Section 1

Hierarchy of Needs

Author avatar
by Juan | Aug 9, 2025
3 min read 593 words
Table of Contents

The 1st Law is based on relational desires as effective demand.

This leads to the concept of human needs.

Selfishness, Utility, Maslow’s Needs

Because of the crudity of Economics being based on selfishness instead of common interest, the human needs are nowadays based on material needs.

This was enshrined by Maslow as the “physiological needs”.

These physiological needs are the most pre-potent of all needs. In the human being who is missing everything in life in an extreme fashion, it is most likely that the major motivation would be the physiological needs rather than any others. A person who is lacking food, safety, love, and esteem would most probably hunger for food more strongly than for anything else.

Abraham Maslow

Abraham Maslow

Maslow assumes an uncaring society as the default. This then leads to the lack of food.

And so he says that food is most pre-potent of all needs.

We put Maslow’s Hierarchy under the 5 Elements Model of Superphysics to reveal their perfect alignment.

Abraham Maslow hierarchy of needs
Self-actualization is causal just as svadharma or self-purpose

This allows us to make the higher needs like love and self-actualization larger and more important than the physiological ones (which might only have a temporal importance).

For example, spiritual people have more self-actualization and very little physiological needs. This is seen in their modesty and fasting practices.

Or social people might focus on having many friends, which increases their esteem.

A flexible model thus allows an economy that is responsive to the needs of various personality types.

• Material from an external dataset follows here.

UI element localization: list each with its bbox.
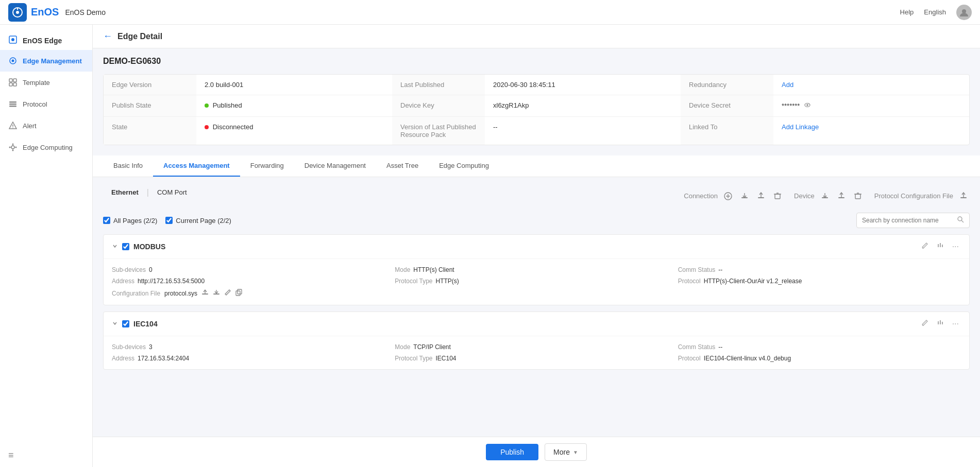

The first and greatest of necessities is food, which is the condition of life and existence. The second is a dwelling. The third clothing and the like.. Each will bring the result of his labours into a common stock.. All things are produced more plentifully and easily when one man does one thing which is natural to him.

Socrates

Socrates

The Supereconomic Hierarchy of Needs

Our 5 Elements model:

  • allows a society to have flexible needs
  • gives importance to self actualization while not neglecting the material needs.

In our model:

  • The upper parts of the pyramid represent the metaphysical needs of the soul. This includes svadharma
  • The lower parts of the pyramid represent the material needs of the physical body. This includes food, shelter, clothing

The focus of the soul goes down the pyramid as it addresses the needs of the soul and body.

  • What it cannot get by itself, it tries to get through others.

This it does by offering what it can, based on its skills, abilities, and personal qualities.

Supereconomic network and hierarchy of needs
Our Supereconomic network of needs starts with the metaphysical center that branches out and downwards into physical needs. The core of this metaphysical center is The Tao or svadharma of that discrete entity. The person then goes outwards to meet other people to satify his or her material and metaphysical needs. Moreover, the Supereconomic hierarchy of needs is flexible: a materialist society can emphasize materal needs, while a spiritual society can emphasize aethereal or abstract ones
  • A materialistic society only caters to the material needs. It might have an abundance of material goods for sale, ecommerce, cryptocurrencies. But it is deficient in spritual ideology or even cultural practices.
  • A spiritual society has strong spritual ideology and rich traditional culture. But it might be materially backward.
  • An ideal society is one that can satisfy all the hierarchal needs of every human, neglecting neither materiality nor spirituality.

Since svadharma or self-purpose is aethereal in nature, and since it is the cause of value-creation, then this model supports the abstract mechanism of wealth creation directly.